Reflü özofajit ve irritabl bağırsak sendromu gibi oruç tutmanın tedavi işlevi gördüğü ve hastanın muzdarip olduğu semptomları hafiflettiği bazı sindirim sistemi hastalıkları var.
3- Enfeksiyonları ve alerjik hastalıkları tedavi etmeye yardımcı olur
Bazı araştırmalar oruç tutmanın enfeksiyonları, bazı alerjik hastalıkları, artriti ve sedef hastalığı gibi cilt hastalıklarını tedavi etmeye yardımcı olduğunu gösterdi.
4- Kan şekerini düşürür
Oruç tutmak, insülin üretimini azaltan glikozun parçalanmasına yardımcı olur, böylece pankreası rahatlatır ve bu da sonuçta kan şekeri seviyelerinin düşmesine neden olur.

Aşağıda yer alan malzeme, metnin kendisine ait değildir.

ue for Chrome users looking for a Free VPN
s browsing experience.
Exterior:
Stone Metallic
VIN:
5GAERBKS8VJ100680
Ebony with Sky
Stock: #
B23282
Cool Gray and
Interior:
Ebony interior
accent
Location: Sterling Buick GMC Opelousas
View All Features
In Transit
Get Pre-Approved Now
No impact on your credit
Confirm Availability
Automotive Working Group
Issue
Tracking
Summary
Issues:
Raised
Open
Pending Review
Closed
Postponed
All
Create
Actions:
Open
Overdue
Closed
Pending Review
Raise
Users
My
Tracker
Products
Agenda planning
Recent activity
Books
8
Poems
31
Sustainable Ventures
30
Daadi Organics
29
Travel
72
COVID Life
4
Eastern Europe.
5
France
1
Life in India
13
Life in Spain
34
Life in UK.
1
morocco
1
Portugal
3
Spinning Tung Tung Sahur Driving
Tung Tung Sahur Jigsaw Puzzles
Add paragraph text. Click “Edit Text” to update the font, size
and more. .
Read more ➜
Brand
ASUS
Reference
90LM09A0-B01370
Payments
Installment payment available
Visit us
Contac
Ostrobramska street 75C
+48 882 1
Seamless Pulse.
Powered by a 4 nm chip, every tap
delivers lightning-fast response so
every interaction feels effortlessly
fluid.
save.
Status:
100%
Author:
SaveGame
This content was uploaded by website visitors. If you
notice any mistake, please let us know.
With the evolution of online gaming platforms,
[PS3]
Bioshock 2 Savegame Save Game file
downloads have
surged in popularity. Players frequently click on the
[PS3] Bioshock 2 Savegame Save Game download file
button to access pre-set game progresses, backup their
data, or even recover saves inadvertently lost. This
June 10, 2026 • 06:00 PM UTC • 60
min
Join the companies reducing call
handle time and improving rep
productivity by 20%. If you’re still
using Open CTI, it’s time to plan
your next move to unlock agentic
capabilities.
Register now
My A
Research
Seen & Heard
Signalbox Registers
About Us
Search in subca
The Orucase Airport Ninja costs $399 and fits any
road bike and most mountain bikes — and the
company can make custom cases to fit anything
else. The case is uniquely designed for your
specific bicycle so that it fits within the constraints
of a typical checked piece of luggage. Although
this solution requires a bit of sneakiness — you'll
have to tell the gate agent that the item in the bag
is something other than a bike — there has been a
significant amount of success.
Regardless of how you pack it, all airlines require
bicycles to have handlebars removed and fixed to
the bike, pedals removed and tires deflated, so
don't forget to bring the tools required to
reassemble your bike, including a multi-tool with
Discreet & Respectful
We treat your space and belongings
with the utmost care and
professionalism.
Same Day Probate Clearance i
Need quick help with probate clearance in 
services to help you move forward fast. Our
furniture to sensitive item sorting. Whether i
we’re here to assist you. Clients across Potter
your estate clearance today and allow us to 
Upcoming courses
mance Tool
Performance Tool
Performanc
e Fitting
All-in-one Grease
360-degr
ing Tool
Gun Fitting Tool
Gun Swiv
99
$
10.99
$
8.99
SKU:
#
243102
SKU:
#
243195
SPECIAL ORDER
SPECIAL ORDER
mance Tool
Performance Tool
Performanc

5- Yağ yakmaya yardımcı olur
Oruç, özellikle böbrekler ve kaslarda depolanan yağlar olmak üzere vücut için gerekli enerjiyi üretmek için yağların yakılmasını kolaylaştıran glikozun parçalanmasına yardımcı olur.
6- Yüksek tansiyonu tedavi eder
Oruç, ateroskleroz (damar sertliği) riskini azaltmaya yardımcı olduğu ve metabolik hızları ve kan basıncını düşürmeye yardımcı olan adrenalin gibi hormon seviyelerini düşürdüğü için kan basıncını düşürmenin en önemli doğal yoludur.
7- Sağlıklı beslenme alışkanlığını teşvik eder
Tıbbi araştırmalar, oruç tutmanın işlenmiş gıdaları ve fast food yeme isteğini azalttığını ve sağlıklı gıdaları yeme isteğini artırdığını gösteriyor.
8- Bağışıklık sistemini güçlendirir
Oruç, vücuttaki toksin ve yağlardan kurtulmaya yardımcı olur ve insanlarda sağlıklı beslenme alışkanlıklarını teşvik eder, böylece bağışıklık sistemini büyük ölçüde güçlendirir.
ABD’de yer alan Baylor Tıp Fakültesi’ndeki araştırmacılar, Ramazan ayında oruç tutmanın halk sağlığında önemli bir rol oynayabileceğine dair çok sayıda kanıt buldu.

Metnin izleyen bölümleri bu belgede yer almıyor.